Yes. Look, it's a good question. As I mentioned before, I think 2022, 2023, we'll have a company that will be generating cash and we will be in a situation where we can decide what we do with that. And of course, one option will be continue growing, adding more rigs and continue growing. Since we have the reserve base to do that, we mentioned that with the addition of the carbonate, we have probably north of 500 locations to be drilled. So the question will be what is the pace. In our plan, in terms of facilities, this scenario that we have today, that is what we call drill to fill, it's a scenario that we can go on, generating cash without adding much more CapEx in additional facilities. That means our facilities, we handle around 50,000 barrel oil per day with no issues, with just very small incremental CapEx.

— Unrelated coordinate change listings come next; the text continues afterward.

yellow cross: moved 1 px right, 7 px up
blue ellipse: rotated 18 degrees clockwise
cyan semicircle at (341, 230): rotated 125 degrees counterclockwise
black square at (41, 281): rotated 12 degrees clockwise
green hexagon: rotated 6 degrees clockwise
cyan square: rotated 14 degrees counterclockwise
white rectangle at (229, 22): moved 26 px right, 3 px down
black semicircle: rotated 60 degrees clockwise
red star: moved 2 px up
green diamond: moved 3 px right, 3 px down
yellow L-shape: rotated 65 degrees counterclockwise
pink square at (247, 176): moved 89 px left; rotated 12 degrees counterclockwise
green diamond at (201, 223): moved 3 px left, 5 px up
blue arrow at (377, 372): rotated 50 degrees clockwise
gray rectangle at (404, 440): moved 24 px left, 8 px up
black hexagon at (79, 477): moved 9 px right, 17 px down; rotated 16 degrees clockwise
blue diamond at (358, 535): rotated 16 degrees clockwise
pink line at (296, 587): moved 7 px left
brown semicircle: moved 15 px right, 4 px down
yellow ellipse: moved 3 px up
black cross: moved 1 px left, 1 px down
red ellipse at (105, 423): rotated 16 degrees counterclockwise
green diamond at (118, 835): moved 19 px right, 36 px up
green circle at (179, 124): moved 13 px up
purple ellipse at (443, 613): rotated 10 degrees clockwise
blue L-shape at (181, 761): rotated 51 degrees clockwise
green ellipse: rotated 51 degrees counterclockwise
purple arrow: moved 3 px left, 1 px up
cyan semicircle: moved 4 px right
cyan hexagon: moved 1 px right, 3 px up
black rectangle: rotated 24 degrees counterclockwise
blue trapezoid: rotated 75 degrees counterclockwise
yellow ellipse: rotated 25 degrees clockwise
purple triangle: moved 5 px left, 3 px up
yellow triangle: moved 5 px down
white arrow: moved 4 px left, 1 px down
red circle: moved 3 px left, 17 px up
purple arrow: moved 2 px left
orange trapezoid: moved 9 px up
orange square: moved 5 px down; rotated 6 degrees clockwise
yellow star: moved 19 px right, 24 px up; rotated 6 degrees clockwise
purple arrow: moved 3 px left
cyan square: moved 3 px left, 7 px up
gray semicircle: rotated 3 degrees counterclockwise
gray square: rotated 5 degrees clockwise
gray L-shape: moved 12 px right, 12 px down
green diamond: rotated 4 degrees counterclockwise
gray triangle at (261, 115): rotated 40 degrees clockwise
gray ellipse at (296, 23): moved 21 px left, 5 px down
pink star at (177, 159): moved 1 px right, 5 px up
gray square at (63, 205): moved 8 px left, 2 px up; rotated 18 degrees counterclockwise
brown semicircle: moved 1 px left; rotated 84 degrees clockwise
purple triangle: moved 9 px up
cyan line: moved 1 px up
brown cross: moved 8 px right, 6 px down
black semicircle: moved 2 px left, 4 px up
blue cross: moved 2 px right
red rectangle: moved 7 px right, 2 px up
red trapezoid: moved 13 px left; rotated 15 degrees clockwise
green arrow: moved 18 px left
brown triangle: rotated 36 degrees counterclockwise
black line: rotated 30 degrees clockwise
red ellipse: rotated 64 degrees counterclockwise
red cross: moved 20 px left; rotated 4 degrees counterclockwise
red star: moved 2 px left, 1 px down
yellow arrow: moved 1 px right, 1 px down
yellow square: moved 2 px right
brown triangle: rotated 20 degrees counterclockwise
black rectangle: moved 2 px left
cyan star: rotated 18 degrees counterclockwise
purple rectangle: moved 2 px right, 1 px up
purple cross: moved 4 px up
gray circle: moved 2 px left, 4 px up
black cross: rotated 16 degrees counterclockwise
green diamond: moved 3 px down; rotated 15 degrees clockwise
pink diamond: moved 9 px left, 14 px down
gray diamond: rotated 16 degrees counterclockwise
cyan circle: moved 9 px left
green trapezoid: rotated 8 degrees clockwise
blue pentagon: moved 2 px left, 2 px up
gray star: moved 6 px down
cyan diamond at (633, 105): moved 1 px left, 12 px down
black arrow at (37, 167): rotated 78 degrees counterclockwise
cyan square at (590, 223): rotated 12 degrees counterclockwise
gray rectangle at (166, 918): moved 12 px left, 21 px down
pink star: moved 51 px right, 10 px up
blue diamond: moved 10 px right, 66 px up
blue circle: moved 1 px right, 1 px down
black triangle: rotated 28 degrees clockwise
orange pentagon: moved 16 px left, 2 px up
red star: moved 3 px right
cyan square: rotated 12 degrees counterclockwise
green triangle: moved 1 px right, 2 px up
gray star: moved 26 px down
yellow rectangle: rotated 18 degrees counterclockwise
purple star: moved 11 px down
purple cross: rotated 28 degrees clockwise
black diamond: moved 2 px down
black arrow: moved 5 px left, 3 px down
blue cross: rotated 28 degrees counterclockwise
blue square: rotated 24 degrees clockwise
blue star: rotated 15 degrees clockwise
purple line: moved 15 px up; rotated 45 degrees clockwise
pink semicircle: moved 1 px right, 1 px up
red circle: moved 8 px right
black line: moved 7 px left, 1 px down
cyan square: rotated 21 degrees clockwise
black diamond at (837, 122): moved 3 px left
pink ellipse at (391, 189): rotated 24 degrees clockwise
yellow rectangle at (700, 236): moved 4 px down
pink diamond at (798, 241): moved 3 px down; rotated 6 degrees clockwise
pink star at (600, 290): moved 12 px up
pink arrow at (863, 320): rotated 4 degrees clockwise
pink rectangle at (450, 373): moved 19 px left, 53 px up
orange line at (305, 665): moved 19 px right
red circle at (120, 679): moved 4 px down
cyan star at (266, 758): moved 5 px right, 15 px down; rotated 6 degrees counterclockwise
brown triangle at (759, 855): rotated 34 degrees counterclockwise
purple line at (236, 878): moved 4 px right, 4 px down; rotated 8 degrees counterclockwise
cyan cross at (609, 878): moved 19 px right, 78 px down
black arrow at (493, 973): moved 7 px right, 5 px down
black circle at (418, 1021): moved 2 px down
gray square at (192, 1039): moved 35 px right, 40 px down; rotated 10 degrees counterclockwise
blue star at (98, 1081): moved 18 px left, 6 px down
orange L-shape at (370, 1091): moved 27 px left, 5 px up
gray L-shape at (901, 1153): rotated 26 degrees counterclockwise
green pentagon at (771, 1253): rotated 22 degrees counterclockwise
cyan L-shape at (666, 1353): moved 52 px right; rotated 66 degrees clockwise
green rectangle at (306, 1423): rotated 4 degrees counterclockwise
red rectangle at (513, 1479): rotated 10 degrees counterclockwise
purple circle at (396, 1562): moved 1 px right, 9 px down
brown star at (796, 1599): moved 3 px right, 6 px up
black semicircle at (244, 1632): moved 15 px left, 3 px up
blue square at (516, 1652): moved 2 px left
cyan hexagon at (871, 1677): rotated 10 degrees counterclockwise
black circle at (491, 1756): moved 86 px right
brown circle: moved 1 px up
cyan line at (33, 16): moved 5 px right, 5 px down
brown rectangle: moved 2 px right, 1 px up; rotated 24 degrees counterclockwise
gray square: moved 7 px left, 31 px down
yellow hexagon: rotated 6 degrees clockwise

If we really want to go to 2 rigs, 3 rigs and accelerate that development, we will have to plan for additional CapEx in terms of facilities, mainly batteries and stations and some probably refinery treatment plants.

U
Unknown Analyst

Great. And finally, are you looking into M&A or not really right now?

M
Miguel Galuccio
executive

We always look to M&A. It's, for us, a continuous exercise that we do, just to -- just probably to keep agile and to keep looking and even to compare with what we have. The reality is it's very difficult to find an opportunity that match the quality of the resources that we have and the quality of the economics that we have. And also, we are very pragmatic. We know that we are very good at what we do. And one element of that is the focus that we have. So saying that, yes, we're always looking. We have looked at it. It proved that never get even close to what we have in hand. So just to give you a short answer. Today, the focus is where we are in Bajada del Palo Oeste, in Vaca Muerta. And this is where we're going to be concentrated in the next 2 years. We also see value in being a pure play, a very focused player, doing what we do.

Operator

And I'm showing no further questions. So with that, I'll turn the call back over to management for any closing remarks.

M
Miguel Galuccio
executive

Well, guys, thank you very much for participating. We are truly happy of being here and having take the pandemic as an opportunity, revising our costs and really very excited of tackling 2021 with a growth plan. So thank you for your support. Thank you for your participation, and have a good day.

Operator

Ladies and gentlemen, thank you for participating in today's conference. This does conclude the program, and you may now disconnect.